__WHAT YOU ARE ASKED TO DO__: Reproduce each record below in full, word for word, without images.

Saved data entries:
Segment Open

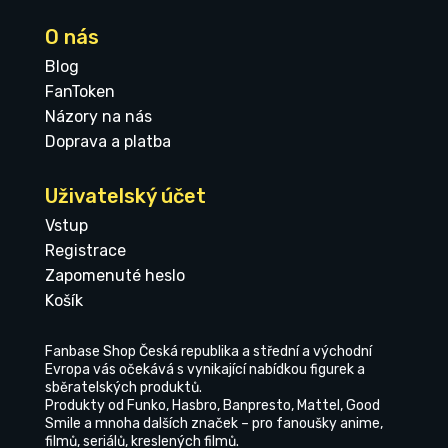
O nás
Blog
FanToken
Názory na nás
Doprava a platba
Uživatelský účet
Vstup
Registrace
Zapomenuté heslo
Košík
Fanbase Shop Česká republika a střední a východní
Evropa vás očekává s vynikající nabídkou figurek a
sběratelských produktů.
Produkty od Funko, Hasbro, Banpresto, Mattel, Good
Smile a mnoha dalších značek – pro fanoušky anime,
filmů, seriálů, kreslených filmů.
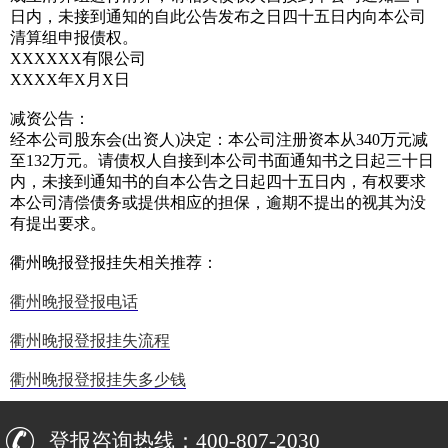
日内，未接到通知的自此公告发布之日四十五日内向本公司
清算组申报债权。
XXXXXX有限公司
XXXX年X月X日
减资公告：
经本公司股东会(出资人)决定：本公司注册资本从340万元减
至132万元。请债权人自接到本公司书面通知书之日起三十日
内，未接到通知书的自本公告之日起四十五日内，有权要求
本公司清偿债务或提供相应的担保，逾期不提出的视其为没
有提出要求。
衢州晚报登报挂失相关推荐：
衢州晚报登报电话
衢州晚报登报挂失流程
衢州晚报登报挂失多少钱
登报咨询热线：400-807-2030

Segment Closed

__ANSWER SPACE__:
O nás
Blog
FanToken
Názory na nás
Doprava a platba
Uživatelský účet
Vstup
Registrace
Zapomenuté heslo
Košík
Fanbase Shop Česká republika a střední a východní
Evropa vás očekává s vynikající nabídkou figurek a
sběratelských produktů.
Produkty od Funko, Hasbro, Banpresto, Mattel, Good
Smile a mnoha dalších značek – pro fanoušky anime,
filmů, seriálů, kreslených filmů.
日内，未接到通知的自此公告发布之日四十五日内向本公司
清算组申报债权。
XXXXXX有限公司
XXXX年X月X日
减资公告：
经本公司股东会(出资人)决定：本公司注册资本从340万元减
至132万元。请债权人自接到本公司书面通知书之日起三十日
内，未接到通知书的自本公告之日起四十五日内，有权要求
本公司清偿债务或提供相应的担保，逾期不提出的视其为没
有提出要求。
衢州晚报登报挂失相关推荐：
衢州晚报登报电话
衢州晚报登报挂失流程
衢州晚报登报挂失多少钱
登报咨询热线：400-807-2030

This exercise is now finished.